Sunday, October 07, 2001

Compiled by Dejan Kovacevic

On March 11, 1999, the Penguins shipped Stu Barnes to the Sabres for Matthew Barnaby. And, with each game that passes, that trade looks better and better for Buffalo.

After consulting his players and staff for weeks, Sabres Coach Lindy Ruff announced Thursday that his new captain would be Barnes. Because of his knack for producing in big games. Because of his tireless work ethic. Because of the respect he commands from his teammates.

Barnes, typically, was unfazed by the honor.

“I don’t think wearing a letter or not wearing a letter should change anything you do,” he told The Buffalo News. “You approach the game on and off the ice the same.”

Since the deal, Barnes has 39 goals, 54 assists and 52 penalty minutes to Barnaby’s 18 goals, 20 assists and 462 penalty minutes.

Wayne Primeau, the player the Penguins acquired for Barnaby from the Lightning in February, might need to win a Selke Trophy to rebalance the scale of this trade.

The Flyers are furious about a low hit Thursday on rookie Jiri Dopita by the Panthers’ Dan Boyle. Dopita’s left knee was sprained, and he is out indefinitely. “They took that out a long time ago when Darius Kasparaitis and other guys were submarining everybody, ”Flyers General Manager Bob Clarke told reporters.

Best defenseman still on the open market is Kevin Hatcher. He’s 35, sitting at home in Michigan, waiting for a call, facing the chance his career is over. It probably isn’t, though. He had four goals, 14 assists and a team-best plus-2 rating with the Hurricanes last season. And during a visit to Pittsburgh last season, Coach Paul Maurice called Hatcher his best defenseman.

When the Devils gave Martin Brodeur a five-year, $40 million extension this week, they also prompted Scott Stevens to state that he, too, would be willing to forgo unrestricted free agency next summer to stay in New Jersey. Not so for Bobby Holik. Still seething over an ugly arbitration hearing, he reiterated his vow to sign elsewhere at season’s end. “They had their chance,” he told reporters.

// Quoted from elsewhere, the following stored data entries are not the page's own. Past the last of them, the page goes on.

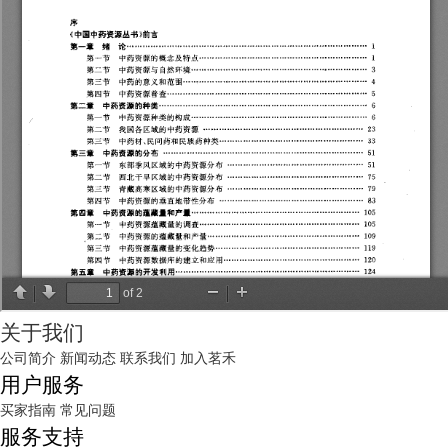
关于我们
公司简介
新闻动态
联系我们
加入茗禾
用户服务
买家指南
常见问题
服务支持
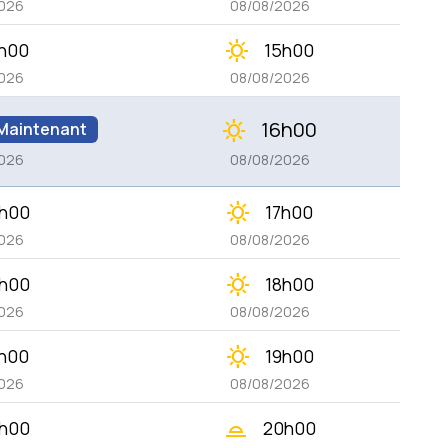
026
08/08/2026
clear_day
h00
15h00
026
08/08/2026
16h00
clear_day
Maintenant
026
08/08/2026
clear_day
h00
17h00
026
08/08/2026
clear_day
h00
18h00
026
08/08/2026
clear_day
h00
19h00
026
08/08/2026
wb_twilight_2
h00
20h00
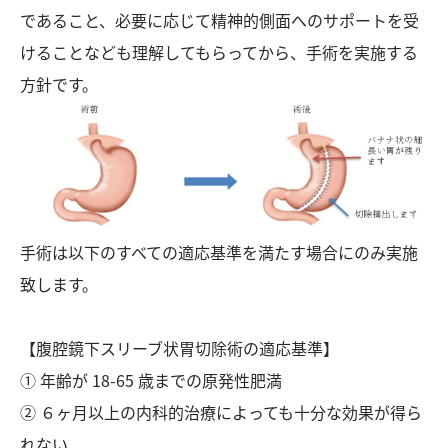
であること、必要に応じて精神的側面へのサポートを受
けることなども理解してもらってから、手術を実施する
方針です。
手術は以下のすべての適応基準を満たす場合にのみ実施
致します。
【腹腔鏡下スリーブ状胃切除術の適応基準】
① 年齢が 18-65 歳までの原発性肥満
② ６ヶ月以上の内科的治療によっても十分な効果が得ら
れない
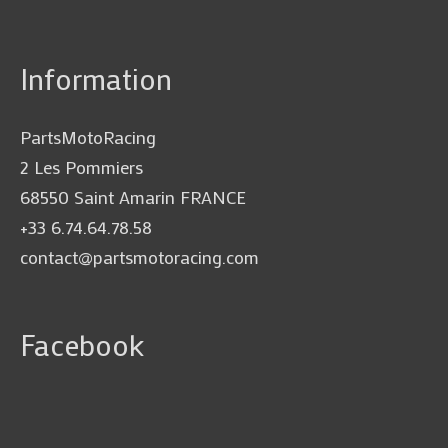
Information
PartsMotoRacing
2 Les Pommiers
68550 Saint Amarin FRANCE
+33 6.74.64.78.58
contact@partsmotoracing.com
Facebook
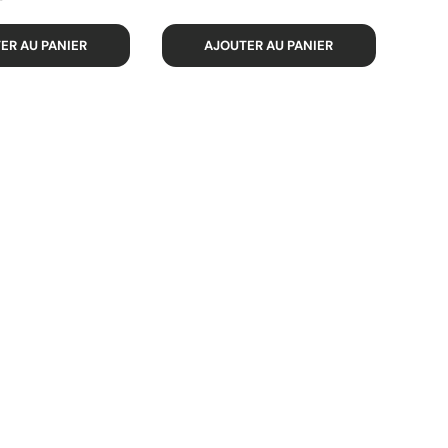
ER AU PANIER
AJOUTER AU PANIER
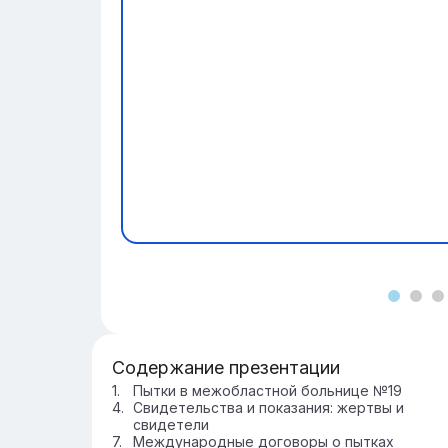
Содержание презентации
Пытки в межобластной больнице №19
Свидетельства и показания: жертвы и
свидетели
Международные договоры о пытках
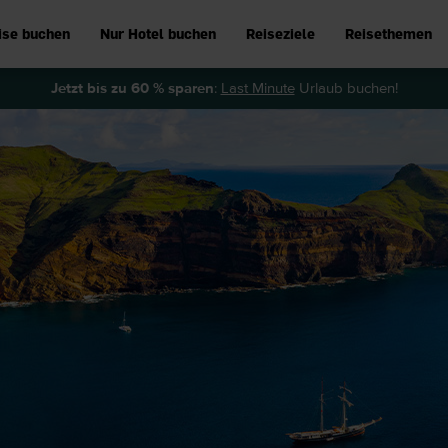
ise buchen
Nur Hotel buchen
Reiseziele
Reisethemen
Jetzt bis zu 60 % sparen
:
Last Minute
Urlaub buchen!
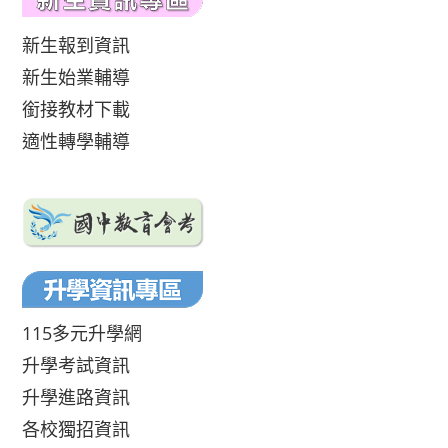
新生報到資訊
新生始業輔導
銜接教材下載
適性轉學輔導
115多元升學網
升學考試資訊
升學進路資訊
各校獨招資訊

The Penguins aren’t the only team with a marked imbalance between the quality of their forwards and the quality of their defense. When the Maple Leafs traded Daniil Markov to the Coyotes this summer for Robert Reichel, they thinned an already weak blueline corps. It’s showing, too. In their opener Wednesday against Ottawa, the typically conservative Senators zealously employed a two-man forecheck to force mistakes and won, 5-4.

If you thought the Islanders were nuts to hand all that cash to Alexei Yashin and Michael Peca this summer, consider this: The team’s most optimistic projection for a season-ticket base is 7,500, and its projected loss is $20 million.

Jiri Slegr has found a new role in Atlanta, and a critical one at that. Fluent in Russian, he has acted as rookie sensation Ilya Kovalchuk’s translator in most interviews. When a reporter asked Kovalchuk what he thought of life in America, Slegr translated, “I like it all. I bought a nice car, and I like the girls here, also.”

The Capitals’ Olaf Kolzig is planning to wear a new goaltending mask as a tribute to those who died in the Pentagon attack Sept. 11. The Pentagon will be painted onto the side of the mask, with a memorial ribbon on it.